■ Task details
Pull each line holding "click" out of the entries below.

■ Supplied records
________

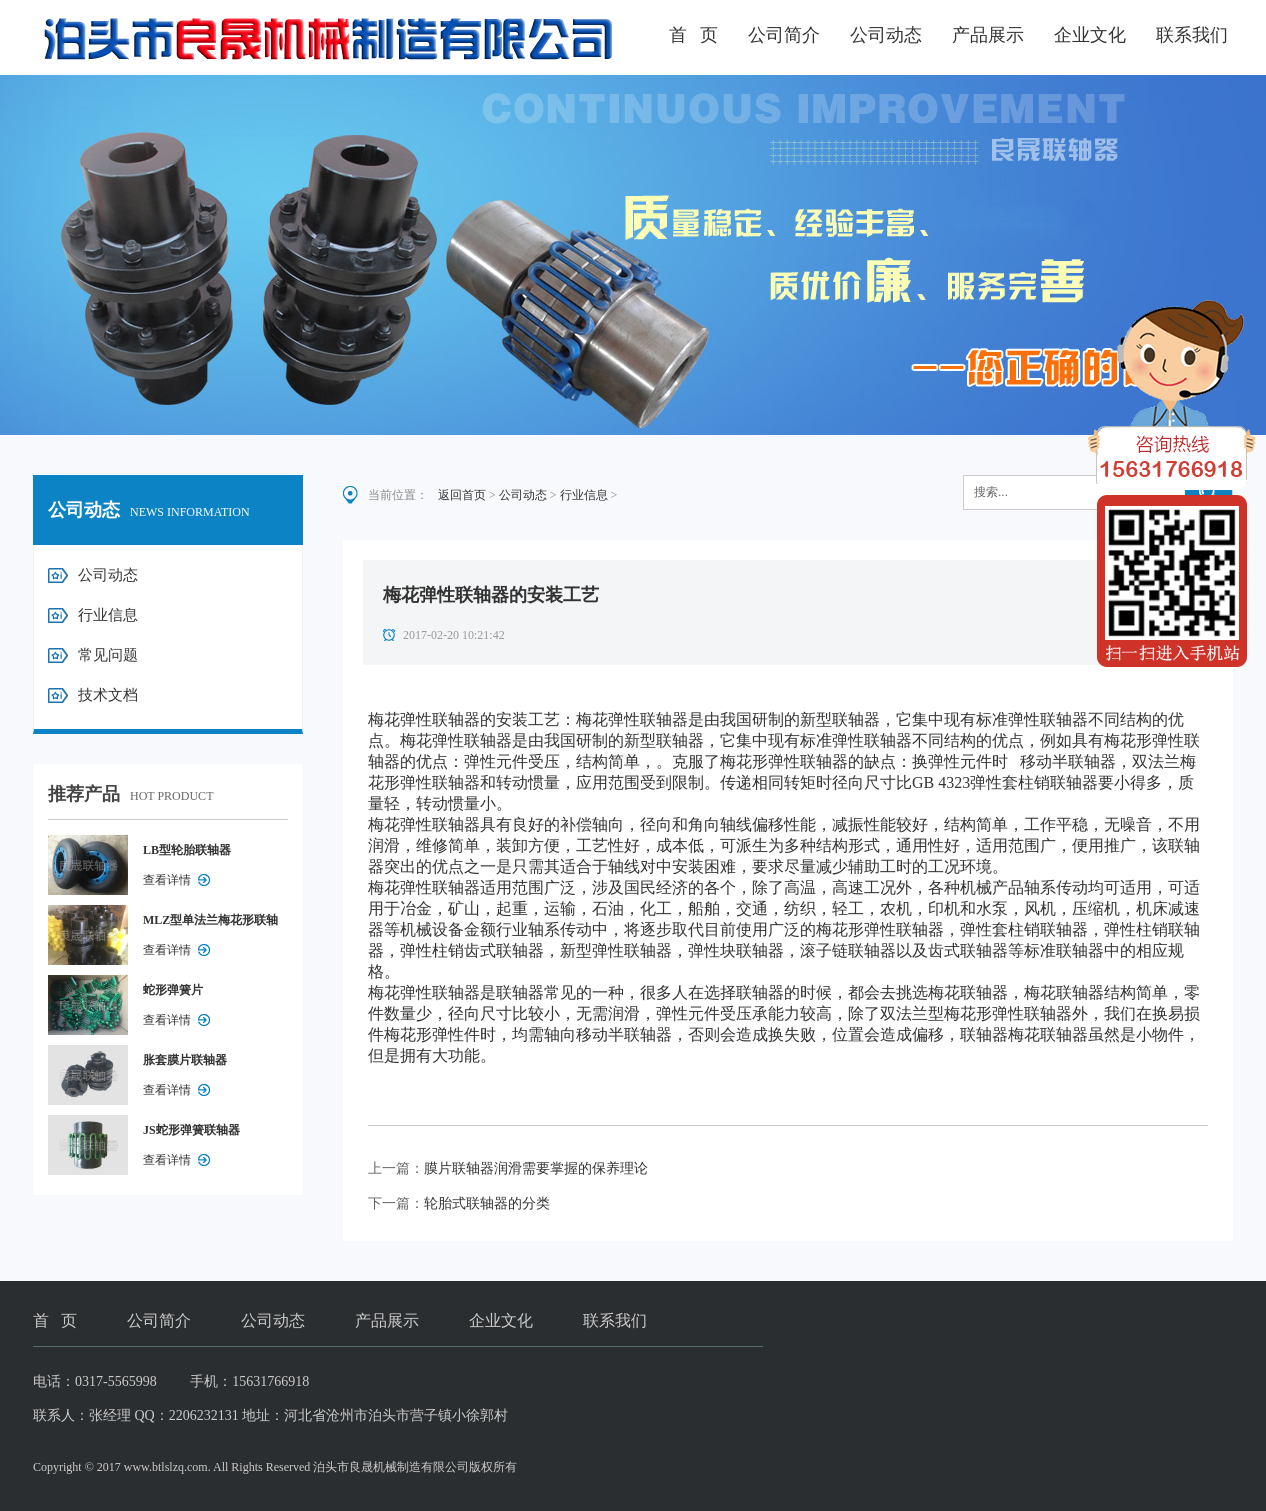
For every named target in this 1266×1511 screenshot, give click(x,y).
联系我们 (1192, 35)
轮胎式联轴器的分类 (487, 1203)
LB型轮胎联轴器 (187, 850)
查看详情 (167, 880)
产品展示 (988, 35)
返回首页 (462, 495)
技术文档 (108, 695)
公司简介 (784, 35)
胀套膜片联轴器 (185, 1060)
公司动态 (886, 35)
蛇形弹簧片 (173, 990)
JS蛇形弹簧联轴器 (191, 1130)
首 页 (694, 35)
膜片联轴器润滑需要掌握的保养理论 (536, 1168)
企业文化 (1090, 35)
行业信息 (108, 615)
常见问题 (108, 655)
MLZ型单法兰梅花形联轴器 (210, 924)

________

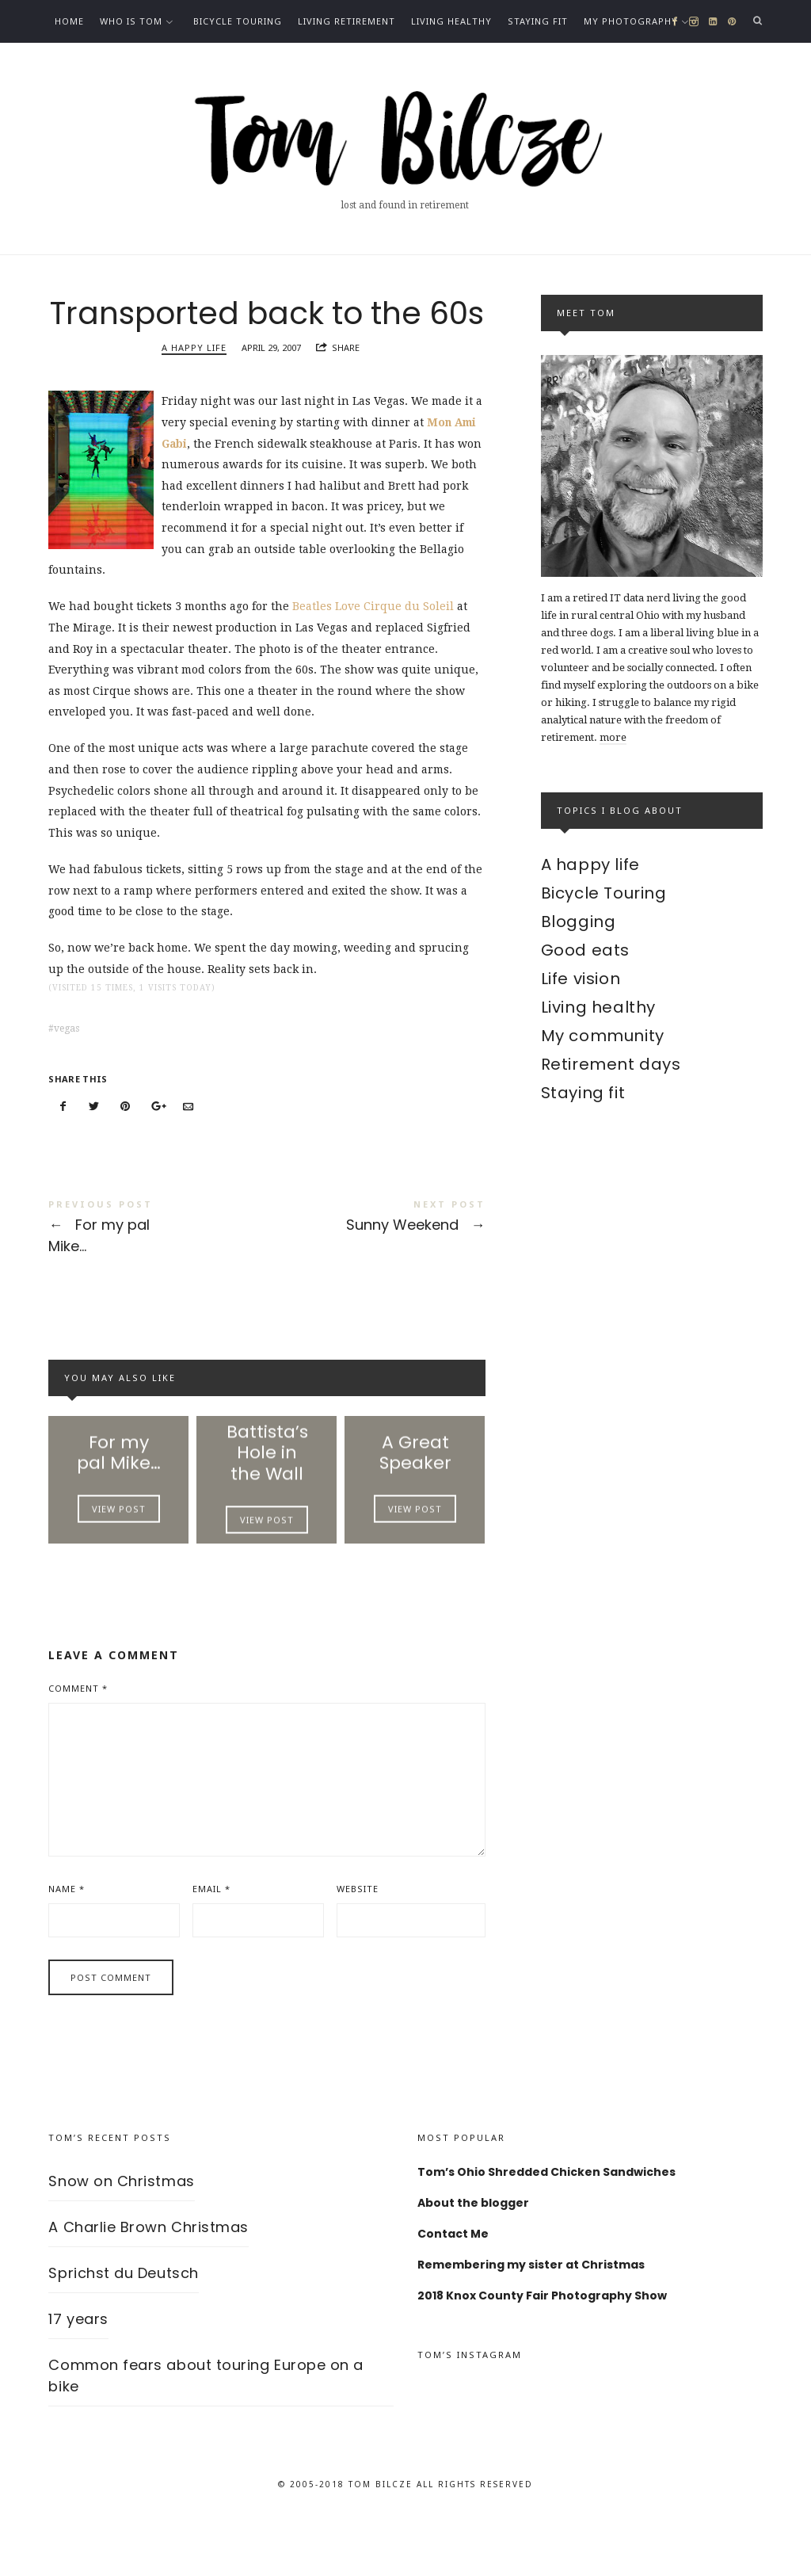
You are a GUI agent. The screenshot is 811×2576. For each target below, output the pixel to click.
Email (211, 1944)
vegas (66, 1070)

________

■ Response to the task
For every named target in this 1266×1511 screenshot, give click(x,y).
You are a GUI agent. The screenshot is 811×2576. For each target below, output the pixel to click.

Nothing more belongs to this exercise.